“A lifetime of service to others is a life well spent for some people,” said the Rev. Traci deVon Blackmon in her homily on Wednesday, July 8. “The power of faithfulness on every level of life has its own reward.”
Blackmon preached at the 9:15 a.m EDT morning devotional on the CHQ Assembly Video Platform. Her sermon title was “Faithful Without Fanfare.” The scripture text was Acts 1:23-26 (NRSV).
“So they proposed two, Joseph called Barsabbas, who was also known as Justus, and Matthias. Then they prayed and said, ‘Lord, you know everyone’s heart. Show us which one of these two you have chosen to take the place in this ministry and apostleship from which Judas turned aside to go to his own place.’ And they cast lots for them, and the lot fell on Matthias; and he was added to the eleven apostles.”

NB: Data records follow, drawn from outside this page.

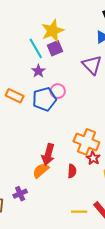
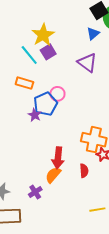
purple star: (38, 71) -> (35, 115), moved
orange rectangle: (15, 96) -> (24, 83), moved
purple cross: (20, 194) -> (35, 192), moved

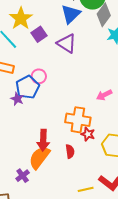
blue triangle: (93, 34) -> (71, 14), size x1.5
purple square: (48, 52) -> (39, 34), moved
orange semicircle: (53, 175) -> (39, 158), size x1.4

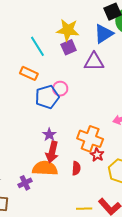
yellow star: (21, 18) -> (68, 30), moved, turned 30
purple triangle: (67, 43) -> (94, 62), turned -45
purple star: (17, 99) -> (49, 135), moved
orange semicircle: (39, 158) -> (45, 168), turned 45

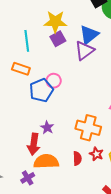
blue triangle: (104, 34) -> (89, 35), moved
cyan line: (37, 46) -> (27, 41), turned 30
purple triangle: (94, 62) -> (84, 51), turned -30
red arrow: (52, 152) -> (34, 144), moved
red star: (97, 155) -> (96, 154), moved

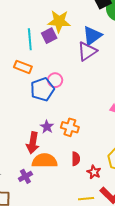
purple square: (58, 39) -> (49, 36), moved
orange cross: (88, 128) -> (70, 127), moved, size x0.7
red star: (96, 154) -> (94, 172), moved

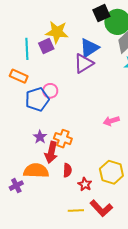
red arrow: (33, 143) -> (51, 152), moved

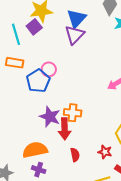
purple star: (40, 137) -> (50, 117), size x1.5
red semicircle: (67, 170) -> (75, 155), moved
orange semicircle: (36, 171) -> (35, 150), moved
purple cross: (16, 186) -> (39, 170), turned -32

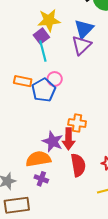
cyan line: (16, 34) -> (43, 51), moved
orange rectangle: (15, 63) -> (23, 81), moved
purple star: (50, 117) -> (53, 141), moved
red semicircle: (75, 155) -> (78, 165), size x1.6

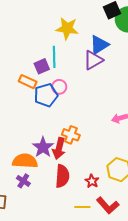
purple square: (41, 36) -> (42, 66), moved

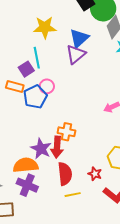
purple cross: (23, 181) -> (27, 185), size x1.5
yellow line: (82, 207) -> (73, 195), moved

At Christ the King United Church of Christ, where Blackmon is the pastor, they celebrate Black History Month by reflecting on the contributions of Black Americans “to the rich tapestry of our American life,” she said. “There are many untold stories about people who broke the color barrier, or made their communities better.”
In 2012, President Barack Obama invited six senior citizens — unsung heroes, Blackmon said — to the White House, where they were honored for their extraordinary acts of service. They were pioneers in education who made changes for their communities and worked for racial equality.
These six people included Theodore Peters, one of the first Black men to join the Marine Corps and who then served his Southside Chicago neighborhood; Gladys Reed, who fed hungry people in Cleveland and volunteered in a hospital taking care of patients 20 years younger than herself; Velma Lois Jones, the first Black classroom teacher to head the Tennessee Education Association and a worker for voting rights.
Also included were Columbus Preston Holmes, who fought in World War II and served as postmaster and other posts in Mound Bayou, Louisiana. Marguerite Levere was a missionary and in 2012, at the age of 107, she was still taking care of her daughter, aged 78, who had cerebral palsy. James Patrick flew with the Tuskegee Airmen in World War II and worked as a bail bondsman in Atlanta, providing bail for Martin Luther King, Jr.
“The only thread among them is resilience and perseverance,” Blackmon told the congregation. “We have extraordinary stories and people in our own families.
She asked the congregation if they were familiar with Matthias. He was chosen to replace Judas, who died by suicide after selling out Jesus.
“Peter said that Judas must be replaced,” Blackmon said. “Now, I have to ask why he did not look at the sisters. Mary Magdalene would have been my choice.”
She asked what qualifications this small Christian community of 120, gathered in an upper room, were looking for.
“They wanted someone who had been with them from the beginning, who knew their stories and mission. They wanted someone they respected, and in the whole group, they only found two — Joseph and Matthias,” she said. The lot fell to Matthias.
This passage in Acts is the only place in Scripture where Matthias is mentioned.
“Author Marvin McMickle said that there are not many churches, hospitals or buildings named (for) St. Matthias. I did not find one until I visited Budapest,” Blackmon said. “But he was faithful enough to be one of the select.”
Blackmon asked the congregation, “Are we faithful enough that even if we are not chosen for the limelight, we will do the work?”
She said, “We live in a world where everything is about media and exposure. There is a clamor for us to pay attention to things that we should not give attention. Service to Christ is not about popularity or the books you write. All God is concerned about is the measure of your faithfulness.”
How do you measure that faithfulness? “You show up when no one is calling your name,” Blackmon said. “That is what Christ calls faithfulness without fanfare.”
The Rev. Carmen L. Perry, pastor of the Hurlbut Memorial Community United Methodist Church in Chautauqua Institution, presided from the Hall of Christ. Joshua Stafford, interim organist for Chautauqua Institution, played the Tallman Tracker Organ. Michael Miller, a Chautauqua Opera Apprentice Artist, served as vocal soloist. The organ prelude, performed by Stafford, was an improvisation. Miller sang the hymn, “Blessed Quietness.” The anthem was “Adoration,” by Florence Price. Stafford played an improvisation for the postlude. This program was made possible by the Mr. and Mrs. William Uhler Follansbee Memorial Chaplaincy and the Robert D. Campbell Memorial Chaplaincy Fund.